Cette fameuse déclaration de Boissy d’Anglas relative aux colonies françaises d’Amérique rend compte de l’importance du primat de l’identité nationale sur les singularités locales. Le droit commun supplantant alors allègrement tout régime de l’exception. L’ordre colonial présente entre autres la particularité d’instituer un ordre juridique marqué par l’assimilation, sur le mode d’une asymétrie entre le centre (métropole et ses ressortissants) et les territoires excentrés (colonies et colonisés).

Boissy d’Anglas va déjà très loin dans sa déclaration, en évoquant dès cette époque la départementalisation, qui interviendra quelques siècles plus tard. Le pouvoir central n’a donc pas recours à l’assimilation par l’identité normative dans un premier temps. Dans le même temps, l’identité normative sera aussi progressivement alimentée par la revendication d’égalité des colonisés. Les intérêts des uns et des autres vont converger en faveur de l’institution du droit commun.

On assiste donc à une rencontre entre l’assimilation qui peut être définie comme une technique de gouvernement pour administrer le lointain et l’exigence sociale d’égalité qui résulte de l’intégration juridique et culturelle de ces territoires éloignés à la République.
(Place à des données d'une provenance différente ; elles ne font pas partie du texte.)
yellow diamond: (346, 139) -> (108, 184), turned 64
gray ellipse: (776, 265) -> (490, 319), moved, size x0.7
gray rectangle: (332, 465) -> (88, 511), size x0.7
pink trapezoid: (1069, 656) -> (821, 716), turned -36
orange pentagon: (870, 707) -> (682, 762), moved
Comment puis-je être le même sans bénéficier du même traitement ? Cette ligne dynamique à double direction, du haut vers le bas (assimilation) et du bas vers le haut (égalité) constitue le socle du régime juridique de droit commun des collectivités d’outre-mer de l’article 73 de la Constitution.
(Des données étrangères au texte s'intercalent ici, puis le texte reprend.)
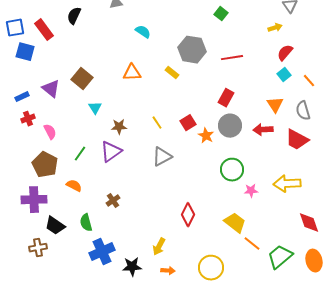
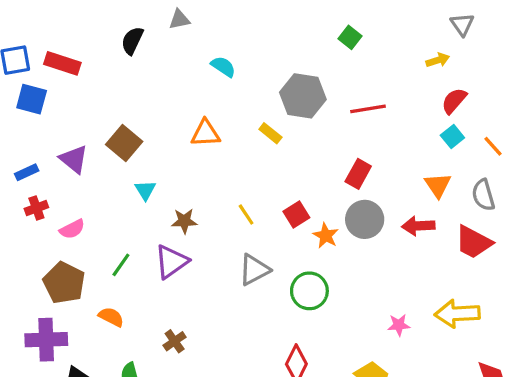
black semicircle: (74, 16) -> (132, 41), moved
red rectangle: (44, 30) -> (62, 63), turned -35
pink semicircle: (50, 132) -> (72, 229), turned 91
green circle: (232, 170) -> (309, 291), moved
Sous l’ère coloniale et dans la période post-coloniale, l’assimilation est finalement la gangue du système, qui, traduit sur le plan juridique, correspond à l’application du droit commun à certaines collectivités territoriales sises outre-mer. L’édifice d’ensemble est conforté par le discours politique et juridique de l’uniformité qui est présenté à l’occasion des travaux préparatoires de la Constitution du 4 octobre 1958 sous la formule suivante : « la République ne peut être une et indivisible et multiple et divisible[7] ».

Sont ainsi exprimés le principe fondamental du principe d’unité ainsi que la primauté de l’indivisibilité sur le pluralisme. Lorsque l’administration du territoire national relève pour l’essentiel du pouvoir central, il est plus aisé de refréner les tentations d’expression du pluralisme. Le droit jouant à cet égard un rôle majeur, en s’attachant à unifier en tout temps le territoire par la norme identique ; le représentant de l’État veillant, simultanément, comme l’indique la Constitution à garantir les intérêts nationaux.
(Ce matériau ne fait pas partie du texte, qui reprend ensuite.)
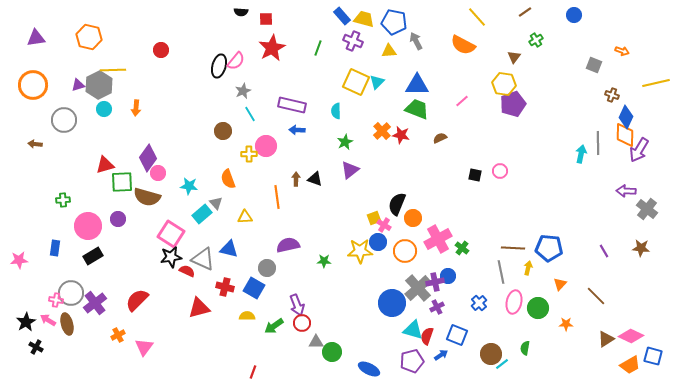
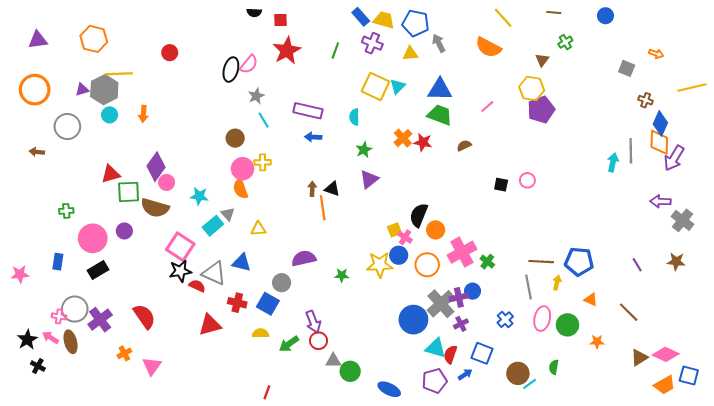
brown line: (525, 12) -> (554, 13), turned 40
pink circle: (266, 146) -> (243, 169), moved
orange line: (277, 197) -> (323, 208), moved
orange triangle: (560, 284) -> (591, 300), turned -48
red semicircle: (137, 300) -> (144, 316), turned 100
Pour ce qui concerne les territoires situés outre-mer, traditionnellement appelés les quatre vieilles colonies (Guadeloupe, Guyane, Martinique, La Réunion), les velléités d’affirmation de pluralisme territorial sont contenues, non seulement par la présence du représentant de l’État, mais aussi par l’identité normative qui va constituer depuis le centre, l’épine dorsale de l’administration de ces territoires excentrés.

Le régime juridique inlassablement réaffirmé est celui du droit commun des collectivités territoriales. Les références principales et primordiales deviennent pour les résidents de la colonie : la loi nationale protectrice, élévatrice et émancipatrice ainsi que la « métropole » : la France hexagonale dotées d’un régime politique républicain et d’institutions démocratiques.

B. La construction du droit commun
à destination des départements d’outre-mer

Le droit possède cette redoutable particularité qui consiste à transformer la nature juridique d’un territoire. Le droit, peut même sur un laps de temps variable influer considérablement sur l’identité culturelle. Il peut aussi raccourcir de manière significative les distances entre le centre d’impulsion qui crée la norme et le territoire de destination de cette dernière. Il concourt à l’unification, en tendant à rendre semblable ce qui est à l’origine différent. C’est une entreprise de conquête par sédimentation.

Il est dès lors largement possible, au regard de ce qui précède de conceptualiser une théorie de la gémellité par le droit[8]. L’effectivité de la théorie de la gémellité par le droit convertit des territoires sous statut colonial en collectivité départementale. D’un point de vue historique, on rappellera utilement que la centralisation étatique procède de deux créations institutionnelles successives : les départements qui garantissent l’uniformité du nouvel État révolutionnaire et les préfets, garants de l’unité étatique telle qu’elle est pensée par Napoléon Bonaparte.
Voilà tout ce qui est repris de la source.